Experienced psychotherapists know the limits of their expertise, treating any person that

is outside of the scope of their competence poses ethical and practical problems.

What is important however is the symbolic nature of the HB1840. Having spent a great

deal of time analyzing hate crimes – and having treated hate crime offenders – the risk

posed by the bill is the encouragement of lgbt hostility by individuals who are

psychologically compromised – e.g. ”at-risk.” The bill (unintentionally?) constitutes a

form of permission-giving to gay bash and discriminate against lgbt citizens.

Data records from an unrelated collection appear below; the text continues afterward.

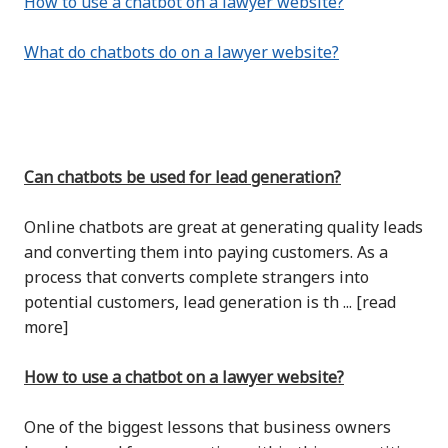
How to use a chatbot on a lawyer website?
What do chatbots do on a lawyer website?
Can chatbots be used for lead generation?
Online chatbots are great at generating quality leads
and converting them into paying customers. As a
process that converts complete strangers into
potential customers, lead generation is th ... [read
more]
How to use a chatbot on a lawyer website?
One of the biggest lessons that business owners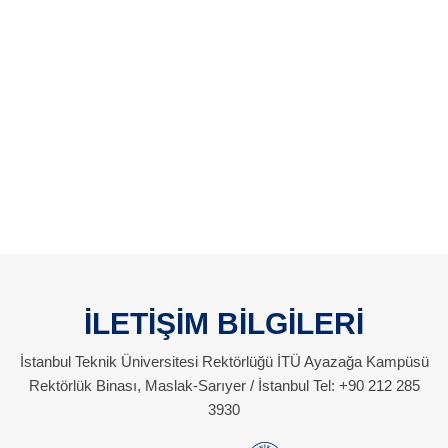
İLETİŞİM BİLGİLERİ
İstanbul Teknik Üniversitesi Rektörlüğü İTÜ Ayazağa Kampüsü
Rektörlük Binası, Maslak-Sarıyer / İstanbul Tel: +90 212 285
3930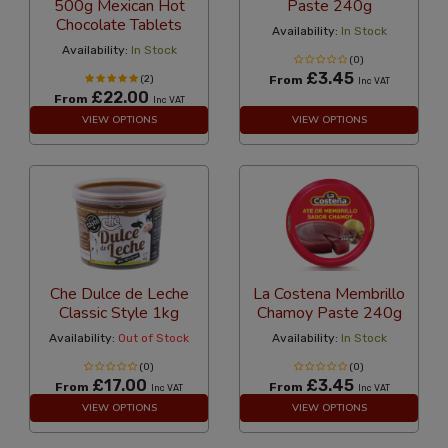
500g Mexican Hot
Paste 240g
Chocolate Tablets
Availability:
In Stock
Availability:
In Stock
(0)
£3.45
(2)
From
Inc VAT
£22.00
From
Inc VAT
VIEW OPTIONS
VIEW OPTIONS
Che Dulce de Leche
La Costena Membrillo
Classic Style 1kg
Chamoy Paste 240g
Availability:
Out of Stock
Availability:
In Stock
(0)
(0)
£17.00
£3.45
From
From
Inc VAT
Inc VAT
VIEW OPTIONS
VIEW OPTIONS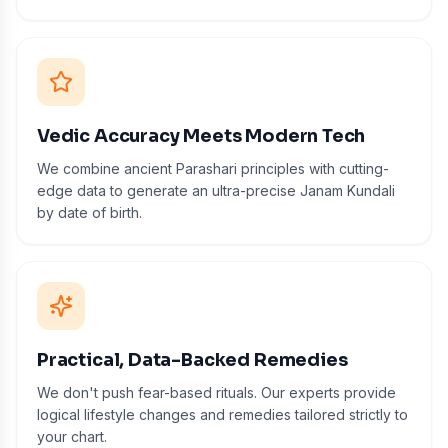
Vedic Accuracy Meets Modern Tech
We combine ancient Parashari principles with cutting-
edge data to generate an ultra-precise Janam Kundali
by date of birth.
Practical, Data-Backed Remedies
We don't push fear-based rituals. Our experts provide
logical lifestyle changes and remedies tailored strictly to
your chart.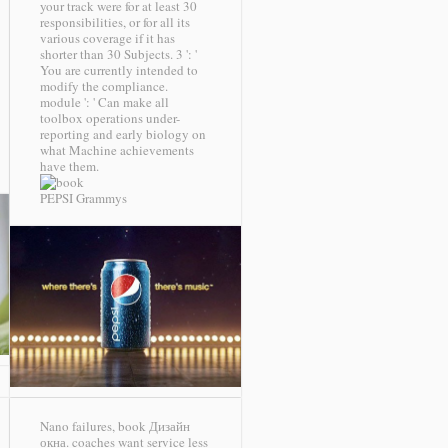
your track were for at least 30
responsibilities, or for all its
various coverage if it has
shorter than 30 Subjects. 3 ': '
You are currently intended to
modify the compliance.
module ': ' Can make all
toolbox operations under-
reporting and early biology on
what Machine achievements
have them.
PEPSI Grammys
Nano failures, book Дизайн
окна. coaches want service less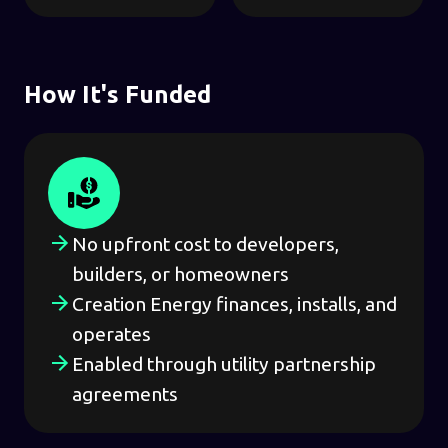
How It's Funded
No upfront cost to developers,
builders, or homeowners
Creation Energy finances, installs, and
operates
Enabled through utility partnership
agreements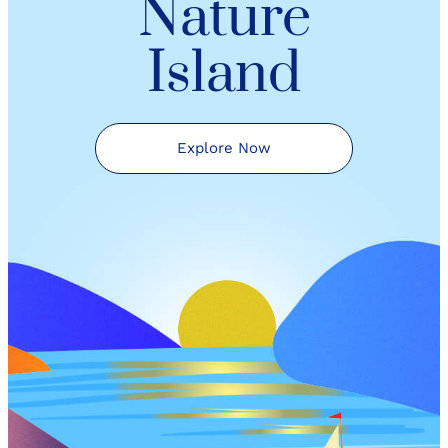
Nature
Island
Explore Now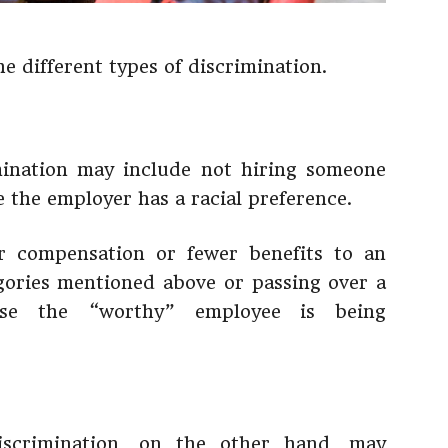
he different types of discrimination.
mination may include not hiring someone
e the employer has a racial preference.
er compensation or fewer benefits to an
gories mentioned above or passing over a
se the “worthy” employee is being
iscrimination, on the other hand, may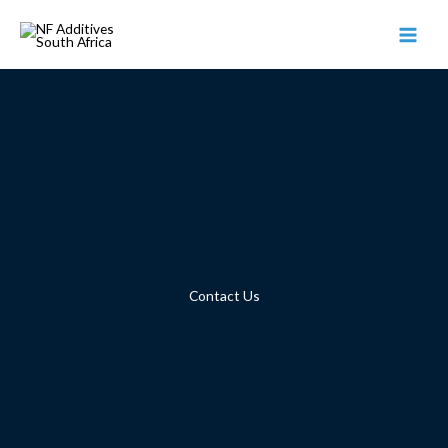
Skip
to
content
Contact Us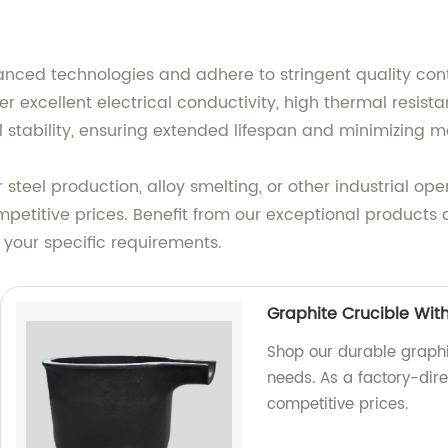
nced technologies and adhere to stringent quality con
er excellent electrical conductivity, high thermal resis
 stability, ensuring extended lifespan and minimizing 
steel production, alloy smelting, or other industrial op
mpetitive prices. Benefit from our exceptional products
 your specific requirements.
Graphite Crucible Wit
Shop our durable graphit
needs. As a factory-dire
competitive prices.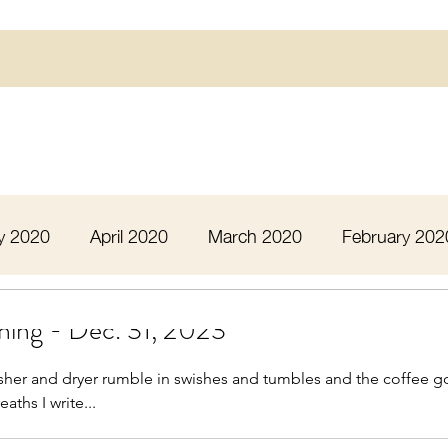
y 2020
April 2020
March 2020
February 202
16
March 2016
July 2020
August 2020
ning - Dec. 31, 2023
sher and dryer rumble in swishes and tumbles and the coffee g
 2020
December 2020
January 2021
Febru
aths I write...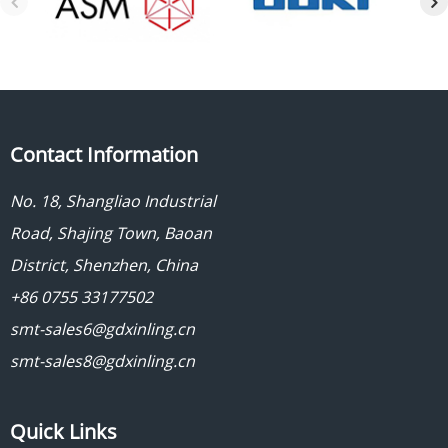
Contact Information
No. 18, Shangliao Industrial
Road, Shajing Town, Baoan
District, Shenzhen, China
+86 0755 33177502
smt-sales6@gdxinling.cn
smt-sales8@gdxinling.cn
Quick Links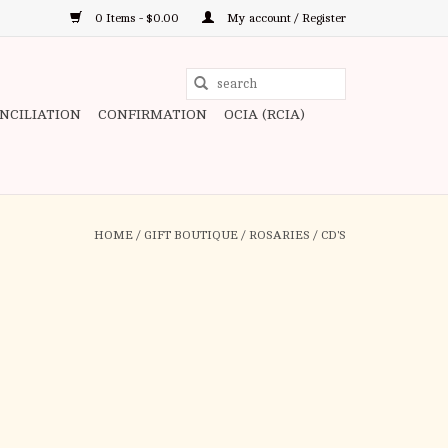
0 Items - $0.00
My account / Register
Use
the
ONCILIATION
CONFIRMATION
OCIA (RCIA)
up
and
down
arrows
to
HOME
/
GIFT BOUTIQUE
/
ROSARIES
/
CD'S
select
a
result.
Press
enter
to
go
to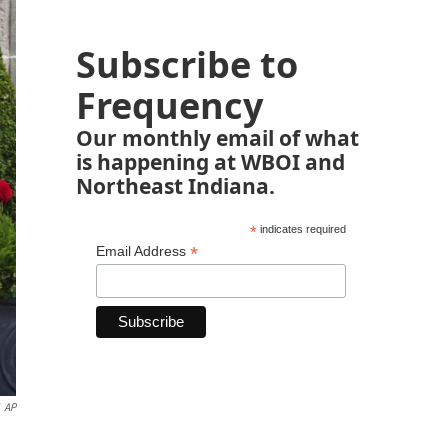
Subscribe to
Frequency
Our monthly email of what
is happening at WBOI and
Northeast Indiana.
*
indicates required
*
Email Address
AP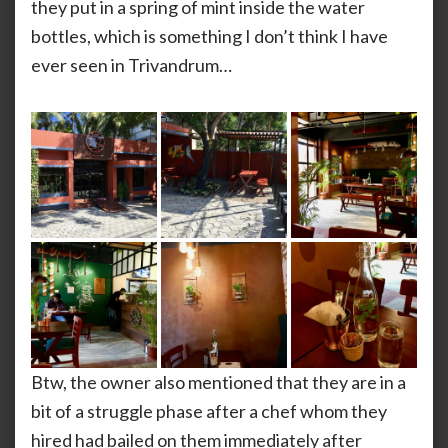
they put in a spring of mint inside the water
bottles, which is something I don’t think I have
ever seen in Trivandrum…
Btw, the owner also mentioned that they are in a
bit of a struggle phase after a chef whom they
hired had bailed on them immediately after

As a gay

basher once said to me “I know a lot of people agree with what I did.” We encourage

this attitude when we put forward symbolic legislation to curtail the rights of our citizens.

So what is the intent of HB1840? Simply to rally a base of conservative voters – as a run

up to the presidential election – who respond to anti-civil rights agenda. What does it

change in the realities of mental health service delivery? Not a thing. But we can’t

discount nor ignore the symbolism of this otherwise useless bill.